On January 17th, 2019 the Manitoba Aerospace Association was treated to a presentation from Phil Fergusson. Here is a recap of his very interesting presentation on Canada’s history in space.  (These notes and words are not his, just our recapture of his talk).

Bristol Aerospace, now Magellan Aerospace of Manitoba was the genesis of the Black Brant Rocket and while this rocket would seem to be otherwise, it is named after a goose – the Black Brant goose. The Manitoba Museum has one such decommissioned rocket on display with a graphic of the goose on the fuselage.

The Black Brant Rocket at the Manitoba Museum

The following is a very old NRC produced video (circa 1959) about the Canadian Black Brant Sounding Rocket which was fired at the Churchill Research Range in Churchill, Manitoba. There is also a lot of background information provided during this 14 minute video about the Black Brant Program.
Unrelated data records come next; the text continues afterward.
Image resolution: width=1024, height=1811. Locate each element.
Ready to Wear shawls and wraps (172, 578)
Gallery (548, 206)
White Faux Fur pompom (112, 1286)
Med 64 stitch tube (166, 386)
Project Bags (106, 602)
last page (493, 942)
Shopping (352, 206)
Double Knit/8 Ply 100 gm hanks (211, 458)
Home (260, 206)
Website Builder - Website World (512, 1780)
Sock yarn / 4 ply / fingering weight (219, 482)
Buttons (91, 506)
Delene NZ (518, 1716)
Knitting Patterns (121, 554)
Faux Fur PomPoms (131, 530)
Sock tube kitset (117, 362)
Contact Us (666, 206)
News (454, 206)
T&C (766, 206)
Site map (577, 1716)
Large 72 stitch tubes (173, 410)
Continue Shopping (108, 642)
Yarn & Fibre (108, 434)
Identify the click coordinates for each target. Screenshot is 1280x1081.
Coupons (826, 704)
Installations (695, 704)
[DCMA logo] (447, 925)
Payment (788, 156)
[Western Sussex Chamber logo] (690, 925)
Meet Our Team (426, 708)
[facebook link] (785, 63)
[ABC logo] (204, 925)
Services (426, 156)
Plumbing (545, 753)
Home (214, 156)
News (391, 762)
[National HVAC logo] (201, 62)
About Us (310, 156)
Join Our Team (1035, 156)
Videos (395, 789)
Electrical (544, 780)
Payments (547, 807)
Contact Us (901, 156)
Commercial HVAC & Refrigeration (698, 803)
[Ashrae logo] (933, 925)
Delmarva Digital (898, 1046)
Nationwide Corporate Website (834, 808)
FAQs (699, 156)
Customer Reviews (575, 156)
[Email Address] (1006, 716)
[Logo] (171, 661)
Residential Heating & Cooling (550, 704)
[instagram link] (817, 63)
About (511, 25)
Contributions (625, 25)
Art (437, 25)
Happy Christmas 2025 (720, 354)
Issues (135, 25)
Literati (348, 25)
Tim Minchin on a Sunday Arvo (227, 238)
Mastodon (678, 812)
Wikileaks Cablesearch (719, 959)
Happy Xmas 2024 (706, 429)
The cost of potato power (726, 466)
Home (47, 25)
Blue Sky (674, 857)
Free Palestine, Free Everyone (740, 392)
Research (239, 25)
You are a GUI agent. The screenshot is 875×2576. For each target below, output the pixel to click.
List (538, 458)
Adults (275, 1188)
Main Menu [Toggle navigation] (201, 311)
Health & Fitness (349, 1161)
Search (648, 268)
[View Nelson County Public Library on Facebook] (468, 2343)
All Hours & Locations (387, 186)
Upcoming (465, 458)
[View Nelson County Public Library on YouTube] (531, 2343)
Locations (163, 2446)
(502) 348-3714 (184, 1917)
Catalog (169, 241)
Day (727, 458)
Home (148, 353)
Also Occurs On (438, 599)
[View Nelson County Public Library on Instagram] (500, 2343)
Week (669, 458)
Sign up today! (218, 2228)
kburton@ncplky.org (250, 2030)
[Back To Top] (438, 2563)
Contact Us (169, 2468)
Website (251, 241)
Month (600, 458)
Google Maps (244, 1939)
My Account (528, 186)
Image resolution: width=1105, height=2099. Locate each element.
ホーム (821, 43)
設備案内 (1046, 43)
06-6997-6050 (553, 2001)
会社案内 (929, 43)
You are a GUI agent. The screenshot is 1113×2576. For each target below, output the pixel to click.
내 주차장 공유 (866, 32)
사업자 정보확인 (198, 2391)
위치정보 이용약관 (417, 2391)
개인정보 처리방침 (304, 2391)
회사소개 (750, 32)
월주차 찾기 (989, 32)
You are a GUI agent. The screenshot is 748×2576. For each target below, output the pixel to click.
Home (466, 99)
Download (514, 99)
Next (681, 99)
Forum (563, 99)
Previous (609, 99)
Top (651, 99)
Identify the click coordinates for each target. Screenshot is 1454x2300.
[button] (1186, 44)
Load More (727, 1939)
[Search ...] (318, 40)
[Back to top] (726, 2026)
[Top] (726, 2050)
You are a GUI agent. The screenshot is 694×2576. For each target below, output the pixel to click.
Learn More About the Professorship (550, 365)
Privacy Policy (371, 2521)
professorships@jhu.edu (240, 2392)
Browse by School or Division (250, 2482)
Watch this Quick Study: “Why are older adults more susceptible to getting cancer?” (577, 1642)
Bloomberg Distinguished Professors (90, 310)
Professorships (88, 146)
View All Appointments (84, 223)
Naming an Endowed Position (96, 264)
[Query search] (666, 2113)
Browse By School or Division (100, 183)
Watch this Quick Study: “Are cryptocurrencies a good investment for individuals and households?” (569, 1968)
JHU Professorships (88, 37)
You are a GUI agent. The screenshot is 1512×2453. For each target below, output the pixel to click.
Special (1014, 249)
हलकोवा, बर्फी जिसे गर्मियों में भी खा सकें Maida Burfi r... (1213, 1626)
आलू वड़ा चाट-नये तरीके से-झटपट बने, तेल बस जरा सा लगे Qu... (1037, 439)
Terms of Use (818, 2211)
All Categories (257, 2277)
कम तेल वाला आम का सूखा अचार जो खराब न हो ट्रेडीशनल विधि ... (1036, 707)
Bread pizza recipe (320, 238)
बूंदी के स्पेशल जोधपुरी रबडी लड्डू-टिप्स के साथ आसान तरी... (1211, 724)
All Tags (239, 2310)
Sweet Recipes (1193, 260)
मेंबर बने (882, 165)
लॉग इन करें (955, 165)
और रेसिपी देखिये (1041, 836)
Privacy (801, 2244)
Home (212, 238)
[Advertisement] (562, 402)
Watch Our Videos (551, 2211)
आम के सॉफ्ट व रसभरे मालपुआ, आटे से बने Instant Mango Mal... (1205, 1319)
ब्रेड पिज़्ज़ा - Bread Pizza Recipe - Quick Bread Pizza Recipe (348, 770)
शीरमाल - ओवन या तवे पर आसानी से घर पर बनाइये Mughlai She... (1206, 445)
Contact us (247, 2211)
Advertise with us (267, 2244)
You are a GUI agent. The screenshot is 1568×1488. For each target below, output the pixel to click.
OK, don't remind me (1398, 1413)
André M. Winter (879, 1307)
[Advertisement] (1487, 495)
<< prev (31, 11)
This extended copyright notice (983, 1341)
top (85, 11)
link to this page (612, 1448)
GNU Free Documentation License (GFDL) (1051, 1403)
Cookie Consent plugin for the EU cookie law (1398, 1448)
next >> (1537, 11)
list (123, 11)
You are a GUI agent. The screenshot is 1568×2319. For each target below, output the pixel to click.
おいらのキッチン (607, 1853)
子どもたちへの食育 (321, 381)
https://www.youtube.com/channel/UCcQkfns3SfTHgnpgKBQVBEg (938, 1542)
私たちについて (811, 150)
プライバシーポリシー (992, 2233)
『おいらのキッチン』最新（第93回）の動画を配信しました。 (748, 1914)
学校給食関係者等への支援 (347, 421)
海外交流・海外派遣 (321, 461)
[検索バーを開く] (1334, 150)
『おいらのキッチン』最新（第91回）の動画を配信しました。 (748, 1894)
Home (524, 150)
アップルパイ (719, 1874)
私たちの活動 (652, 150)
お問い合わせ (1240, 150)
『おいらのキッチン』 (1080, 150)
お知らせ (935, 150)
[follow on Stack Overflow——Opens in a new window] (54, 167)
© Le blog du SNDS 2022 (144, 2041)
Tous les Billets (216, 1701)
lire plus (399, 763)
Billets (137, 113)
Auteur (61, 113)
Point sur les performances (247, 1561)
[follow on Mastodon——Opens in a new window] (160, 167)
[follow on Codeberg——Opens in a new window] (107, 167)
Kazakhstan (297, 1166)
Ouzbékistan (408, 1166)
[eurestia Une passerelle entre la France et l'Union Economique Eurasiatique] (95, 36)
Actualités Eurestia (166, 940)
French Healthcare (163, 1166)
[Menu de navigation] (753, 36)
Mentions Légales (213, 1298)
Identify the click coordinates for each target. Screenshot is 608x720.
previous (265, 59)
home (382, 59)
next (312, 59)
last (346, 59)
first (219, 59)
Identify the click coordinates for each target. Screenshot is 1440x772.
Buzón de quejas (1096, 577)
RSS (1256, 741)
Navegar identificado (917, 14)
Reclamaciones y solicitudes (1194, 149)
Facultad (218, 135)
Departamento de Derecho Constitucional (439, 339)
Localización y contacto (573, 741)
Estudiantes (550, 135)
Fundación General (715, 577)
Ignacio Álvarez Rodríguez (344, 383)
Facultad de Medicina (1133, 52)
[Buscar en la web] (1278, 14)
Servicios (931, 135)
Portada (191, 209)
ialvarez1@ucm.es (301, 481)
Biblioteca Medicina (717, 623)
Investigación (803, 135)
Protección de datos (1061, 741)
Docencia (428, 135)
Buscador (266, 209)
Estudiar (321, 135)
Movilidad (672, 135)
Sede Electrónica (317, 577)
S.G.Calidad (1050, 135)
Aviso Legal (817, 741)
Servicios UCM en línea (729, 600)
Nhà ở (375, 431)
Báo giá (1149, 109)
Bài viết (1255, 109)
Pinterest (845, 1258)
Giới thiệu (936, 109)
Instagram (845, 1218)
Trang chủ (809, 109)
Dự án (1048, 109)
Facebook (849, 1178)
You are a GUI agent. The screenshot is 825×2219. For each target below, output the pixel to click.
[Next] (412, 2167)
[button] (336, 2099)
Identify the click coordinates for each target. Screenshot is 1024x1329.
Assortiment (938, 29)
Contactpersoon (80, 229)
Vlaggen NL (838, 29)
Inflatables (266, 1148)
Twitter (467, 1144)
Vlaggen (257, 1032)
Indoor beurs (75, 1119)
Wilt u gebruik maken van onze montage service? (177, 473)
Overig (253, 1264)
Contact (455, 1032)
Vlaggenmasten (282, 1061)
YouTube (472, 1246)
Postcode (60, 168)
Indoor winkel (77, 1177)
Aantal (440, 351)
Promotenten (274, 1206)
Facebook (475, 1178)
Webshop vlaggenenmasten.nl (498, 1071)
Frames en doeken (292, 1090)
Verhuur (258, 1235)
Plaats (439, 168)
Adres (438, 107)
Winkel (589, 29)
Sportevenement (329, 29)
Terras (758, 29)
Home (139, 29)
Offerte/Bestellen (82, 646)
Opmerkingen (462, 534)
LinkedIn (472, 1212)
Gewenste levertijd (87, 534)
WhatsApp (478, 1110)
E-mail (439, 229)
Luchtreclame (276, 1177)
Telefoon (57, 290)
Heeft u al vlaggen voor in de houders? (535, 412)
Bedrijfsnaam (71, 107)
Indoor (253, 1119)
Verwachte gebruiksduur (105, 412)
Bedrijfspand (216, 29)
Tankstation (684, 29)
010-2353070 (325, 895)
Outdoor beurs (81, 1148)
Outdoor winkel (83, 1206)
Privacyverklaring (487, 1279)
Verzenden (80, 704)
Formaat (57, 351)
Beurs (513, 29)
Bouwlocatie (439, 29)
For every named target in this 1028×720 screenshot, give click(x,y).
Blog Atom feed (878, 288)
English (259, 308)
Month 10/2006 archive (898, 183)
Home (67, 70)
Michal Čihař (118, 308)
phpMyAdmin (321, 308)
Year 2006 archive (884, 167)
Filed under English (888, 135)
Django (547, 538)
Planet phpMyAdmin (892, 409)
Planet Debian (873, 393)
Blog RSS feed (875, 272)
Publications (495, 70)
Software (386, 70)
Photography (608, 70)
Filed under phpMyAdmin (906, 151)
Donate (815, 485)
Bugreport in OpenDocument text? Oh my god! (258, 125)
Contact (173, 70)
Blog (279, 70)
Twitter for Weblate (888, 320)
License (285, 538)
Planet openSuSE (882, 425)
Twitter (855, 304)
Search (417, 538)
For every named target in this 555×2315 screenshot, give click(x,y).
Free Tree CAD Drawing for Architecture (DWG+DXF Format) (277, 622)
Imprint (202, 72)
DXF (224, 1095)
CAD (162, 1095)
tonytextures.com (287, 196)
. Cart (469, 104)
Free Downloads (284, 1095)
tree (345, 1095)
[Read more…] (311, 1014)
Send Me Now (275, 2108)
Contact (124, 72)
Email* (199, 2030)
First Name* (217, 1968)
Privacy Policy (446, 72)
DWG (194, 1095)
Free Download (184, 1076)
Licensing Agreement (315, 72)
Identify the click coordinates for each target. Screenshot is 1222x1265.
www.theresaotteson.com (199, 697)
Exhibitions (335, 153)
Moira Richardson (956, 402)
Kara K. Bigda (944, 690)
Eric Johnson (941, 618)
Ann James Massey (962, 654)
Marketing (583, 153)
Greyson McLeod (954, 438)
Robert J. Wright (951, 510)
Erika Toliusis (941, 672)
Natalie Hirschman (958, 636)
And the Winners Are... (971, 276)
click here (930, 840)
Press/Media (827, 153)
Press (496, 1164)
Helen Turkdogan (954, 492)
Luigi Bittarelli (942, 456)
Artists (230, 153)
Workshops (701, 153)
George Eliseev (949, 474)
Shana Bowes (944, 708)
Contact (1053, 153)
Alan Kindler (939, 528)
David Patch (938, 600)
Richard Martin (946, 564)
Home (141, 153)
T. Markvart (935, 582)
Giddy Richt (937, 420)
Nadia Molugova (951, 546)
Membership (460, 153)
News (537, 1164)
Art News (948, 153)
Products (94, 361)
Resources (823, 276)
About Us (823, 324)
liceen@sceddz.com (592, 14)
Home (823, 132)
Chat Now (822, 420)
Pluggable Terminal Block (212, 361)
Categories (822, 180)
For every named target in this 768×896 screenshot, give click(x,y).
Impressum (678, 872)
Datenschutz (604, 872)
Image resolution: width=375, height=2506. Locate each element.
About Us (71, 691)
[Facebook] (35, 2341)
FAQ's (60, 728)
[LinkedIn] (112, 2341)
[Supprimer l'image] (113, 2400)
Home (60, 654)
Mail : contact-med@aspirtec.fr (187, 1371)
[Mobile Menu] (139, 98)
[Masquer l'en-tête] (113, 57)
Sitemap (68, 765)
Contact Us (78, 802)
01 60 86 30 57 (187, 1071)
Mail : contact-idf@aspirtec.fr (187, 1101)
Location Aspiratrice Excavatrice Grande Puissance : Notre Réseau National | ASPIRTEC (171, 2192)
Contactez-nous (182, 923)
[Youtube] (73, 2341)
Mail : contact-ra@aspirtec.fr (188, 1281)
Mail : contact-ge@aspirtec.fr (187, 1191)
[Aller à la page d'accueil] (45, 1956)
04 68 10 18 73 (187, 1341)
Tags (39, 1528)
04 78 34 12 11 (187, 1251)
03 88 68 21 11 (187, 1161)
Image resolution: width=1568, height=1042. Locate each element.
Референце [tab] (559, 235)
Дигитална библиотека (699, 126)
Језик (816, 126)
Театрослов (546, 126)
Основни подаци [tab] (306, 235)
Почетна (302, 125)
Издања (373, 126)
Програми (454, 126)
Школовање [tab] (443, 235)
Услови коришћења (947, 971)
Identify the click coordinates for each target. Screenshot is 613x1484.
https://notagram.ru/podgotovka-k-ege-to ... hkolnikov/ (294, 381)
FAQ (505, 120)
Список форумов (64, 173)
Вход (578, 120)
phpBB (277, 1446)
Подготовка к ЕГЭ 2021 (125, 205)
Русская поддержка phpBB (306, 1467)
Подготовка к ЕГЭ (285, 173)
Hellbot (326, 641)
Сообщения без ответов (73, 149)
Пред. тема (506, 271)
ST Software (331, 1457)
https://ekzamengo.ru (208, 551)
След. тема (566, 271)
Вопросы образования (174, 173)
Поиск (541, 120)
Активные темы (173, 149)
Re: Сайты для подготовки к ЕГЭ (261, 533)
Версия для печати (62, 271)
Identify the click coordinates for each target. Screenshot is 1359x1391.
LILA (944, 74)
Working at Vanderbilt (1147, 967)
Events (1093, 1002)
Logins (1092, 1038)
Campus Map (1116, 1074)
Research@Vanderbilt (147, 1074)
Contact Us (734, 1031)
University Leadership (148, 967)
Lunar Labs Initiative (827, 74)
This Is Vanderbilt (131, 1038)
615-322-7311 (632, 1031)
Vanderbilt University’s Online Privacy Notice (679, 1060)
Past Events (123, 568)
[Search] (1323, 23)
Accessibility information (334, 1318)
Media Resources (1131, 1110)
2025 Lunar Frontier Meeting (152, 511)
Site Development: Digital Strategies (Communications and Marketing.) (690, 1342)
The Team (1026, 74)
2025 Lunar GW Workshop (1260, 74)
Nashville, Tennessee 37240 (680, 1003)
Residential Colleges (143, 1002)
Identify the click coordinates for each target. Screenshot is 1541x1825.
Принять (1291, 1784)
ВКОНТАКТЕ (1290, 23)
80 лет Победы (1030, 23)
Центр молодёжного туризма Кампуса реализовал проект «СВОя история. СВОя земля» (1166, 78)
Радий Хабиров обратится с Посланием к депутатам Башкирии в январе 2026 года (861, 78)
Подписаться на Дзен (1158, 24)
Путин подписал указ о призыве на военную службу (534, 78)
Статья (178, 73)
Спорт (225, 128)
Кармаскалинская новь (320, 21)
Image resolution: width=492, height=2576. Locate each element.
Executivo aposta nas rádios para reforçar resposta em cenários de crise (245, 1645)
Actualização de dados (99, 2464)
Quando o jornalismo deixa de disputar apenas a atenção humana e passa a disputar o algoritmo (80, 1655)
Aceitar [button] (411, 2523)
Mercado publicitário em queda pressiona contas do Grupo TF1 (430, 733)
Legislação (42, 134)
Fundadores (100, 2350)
Another more recent rocket launch is found at the link below.  Phil noted the short span of the rocket burn and that fact that the rochet achieves hypersonic speeds within 100 feet of the launch. This following video shows two camera angles, a front and back view – throughout the entire launch and landing. The phases of the rocket shown are – launch of rocket, de-spinning of the rocket at the 50 second mark, and return to earth, having gone up about 250km during the 20 second burn.  The rocket returns to earth and the camera angles show a reversed perspective.

In this video the earth’s atmosphere looks very interesting. As the rocket descends, the camera shows how proportionately thin the atmosphere really is. The rocket parachute deploys 2:30 into the flight allowing for a recovery of the rocket cone and equipment situated in that section.